Artifact Management System¶
Tracelet's unified artifact system provides a consistent API for handling models, checkpoints, images, datasets, and other ML artifacts across all supported backends. The system features intelligent routing, automatic type detection, and framework-specific integrations.
Overview¶
The artifact system solves the problem of platform-specific artifact APIs by providing a unified interface that automatically routes artifacts to optimal backends based on their type and characteristics.
Key Benefits¶
- Universal API: Same code works across MLflow, W&B, ClearML, and AIM
- Intelligent Routing: Automatically selects optimal backend for each artifact type
- Rich Metadata: Comprehensive artifact descriptions and versioning
- Large File Support: External references for files >100MB to avoid uploads
- Framework Integration: Automatic detection of Lightning checkpoints and model saves
Quick Start¶
Enable Artifact Tracking¶
from tracelet import Experiment
# Enable artifact tracking
exp = Experiment(
name="my_experiment",
backend=["mlflow", "wandb"],
artifacts=True, # Enable artifact system
automagic_artifacts=True # Enable automatic detection
)
exp.start()
Basic Artifact Logging¶
from tracelet.core.artifacts import ArtifactType
# Create and log a model artifact
model_artifact = exp.create_artifact(
name="trained_classifier",
artifact_type=ArtifactType.MODEL,
description="Trained image classifier model"
)
# Add files to the artifact
model_artifact.add_file("model.pth", "model/classifier.pth")

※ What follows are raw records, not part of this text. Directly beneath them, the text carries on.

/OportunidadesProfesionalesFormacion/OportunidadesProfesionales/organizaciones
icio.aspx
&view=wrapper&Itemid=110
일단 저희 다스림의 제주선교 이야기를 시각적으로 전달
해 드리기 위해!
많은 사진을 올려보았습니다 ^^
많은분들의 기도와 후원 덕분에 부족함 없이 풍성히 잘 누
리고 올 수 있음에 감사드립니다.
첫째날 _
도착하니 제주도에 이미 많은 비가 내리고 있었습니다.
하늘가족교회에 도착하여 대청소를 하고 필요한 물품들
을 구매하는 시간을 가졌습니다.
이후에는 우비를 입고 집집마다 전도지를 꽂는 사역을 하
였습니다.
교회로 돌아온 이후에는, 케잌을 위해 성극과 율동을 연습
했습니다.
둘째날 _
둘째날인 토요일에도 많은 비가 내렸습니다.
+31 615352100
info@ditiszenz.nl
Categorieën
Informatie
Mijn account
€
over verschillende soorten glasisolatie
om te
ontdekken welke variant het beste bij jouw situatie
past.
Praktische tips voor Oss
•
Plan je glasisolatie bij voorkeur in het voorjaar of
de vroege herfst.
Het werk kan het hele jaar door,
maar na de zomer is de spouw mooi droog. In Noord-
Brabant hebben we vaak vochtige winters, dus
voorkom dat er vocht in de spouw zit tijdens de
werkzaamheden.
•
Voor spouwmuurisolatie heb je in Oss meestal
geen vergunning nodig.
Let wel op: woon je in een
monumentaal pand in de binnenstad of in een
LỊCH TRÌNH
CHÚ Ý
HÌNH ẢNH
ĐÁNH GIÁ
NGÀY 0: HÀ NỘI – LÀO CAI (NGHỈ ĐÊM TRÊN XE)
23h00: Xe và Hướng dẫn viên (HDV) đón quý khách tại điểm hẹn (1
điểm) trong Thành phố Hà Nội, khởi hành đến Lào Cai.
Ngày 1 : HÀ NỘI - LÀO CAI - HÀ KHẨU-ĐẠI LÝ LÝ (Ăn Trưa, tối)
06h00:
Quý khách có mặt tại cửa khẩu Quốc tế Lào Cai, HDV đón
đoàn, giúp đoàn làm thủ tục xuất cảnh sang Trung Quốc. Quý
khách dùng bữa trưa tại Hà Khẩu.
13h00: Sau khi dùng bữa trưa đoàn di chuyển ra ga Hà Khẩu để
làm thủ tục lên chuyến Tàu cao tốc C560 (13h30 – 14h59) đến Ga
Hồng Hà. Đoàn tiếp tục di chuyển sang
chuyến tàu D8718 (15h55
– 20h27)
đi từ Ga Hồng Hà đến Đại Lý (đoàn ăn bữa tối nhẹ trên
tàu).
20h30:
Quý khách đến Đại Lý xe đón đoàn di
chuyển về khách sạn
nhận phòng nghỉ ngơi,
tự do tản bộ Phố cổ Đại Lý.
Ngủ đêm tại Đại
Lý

model_artifact.add_file("config.yaml", "model/config.yaml")
# Add model object with metadata
model_artifact.add_model(pytorch_model, framework="pytorch")
# Log to all backends
results = exp.log_artifact(model_artifact)
print(f"Logged to {len(results)} backends: {list(results.keys())}")
Artifact Types¶
Tracelet supports 13 semantic artifact types for intelligent routing:
ML Assets¶
MODEL
: Trained models (PyTorch, scikit-learn, etc.)CHECKPOINT
: Training checkpoints (.ckpt, .pth)WEIGHTS
: Model weights only
Data Assets¶
DATASET
: Training/validation datasetsSAMPLE
: Evaluation samples and predictions
Media Assets¶
IMAGE
: Single images or image batchesAUDIO
: Audio files or arraysVIDEO
: Video files
Analysis Assets¶
VISUALIZATION
: Plots, charts, attention mapsREPORT
: HTML reports, notebooks
Configuration Assets¶
CONFIG
: Configuration files (.yaml, .json)CODE
: Source code snapshots
General Assets¶
CUSTOM
: User-defined artifacts
Artifact Creation¶
Using the Builder Pattern¶
# Create artifact with builder pattern
artifact = exp.create_artifact(
name="experiment_results",
artifact_type=ArtifactType.REPORT,
description="Complete experiment results and analysis"
)
# Chain operations
artifact.add_file("report.html", "reports/experiment.html") \
.add_file("metrics.json", "data/metrics.json") \
.add_object(summary_dict, "summary", "json")
Adding Files¶
# Add local files
artifact.add_file(
local_path="model.pth",
artifact_path="model/checkpoint.pth", # Optional: path in artifact
description="Best model checkpoint" # Optional: file description
)
# Add multiple files
files = ["model.pth", "config.yaml", "metrics.json"]
for file_path in files:
artifact.add_file(file_path)
Adding Objects¶
# Add Python objects with serialization
config = {"learning_rate": 0.001, "batch_size": 32}
artifact.add_object(
obj=config,
name="hyperparameters",
serializer="json", # or "pickle", "yaml"
description="Training hyperparameters"
)
# Supported serializers: json, pickle, yaml
Adding External References¶
# Add reference to external data (large files, cloud storage)
artifact.add_reference(
uri="s3://my-bucket/large-dataset.tar.gz",
size_bytes=5_000_000_000, # 5GB
description="Training dataset stored in S3"
)
# Supports any URI scheme: s3://, gs://, http://, file://
Adding Model Objects¶
# Add PyTorch model with framework detection
artifact.add_model(
model=pytorch_model,
framework="pytorch", # auto-detected if not specified
input_example=sample_input, # optional
description="Trained ResNet50 classifier"
)
# Framework auto-detection supports:
# - pytorch, tensorflow, sklearn, xgboost, lightgbm
Intelligent Routing¶
The artifact system automatically routes artifacts to optimal backends based on type:
Routing Rules¶
Artifact Type | Optimal Backend | Reason |
---|---|---|
MODEL, CHECKPOINT, WEIGHTS | MLflow | Best model registry support |
IMAGE, AUDIO, VIDEO | W&B | Rich media visualization |
DATASET | ClearML | Advanced data management |
VISUALIZATION | W&B | Interactive plotting |
CONFIG, CODE | All backends | Universal support |
Custom Routing¶
# Override routing for specific artifacts
artifact.metadata["preferred_backends"] = ["mlflow", "clearml"]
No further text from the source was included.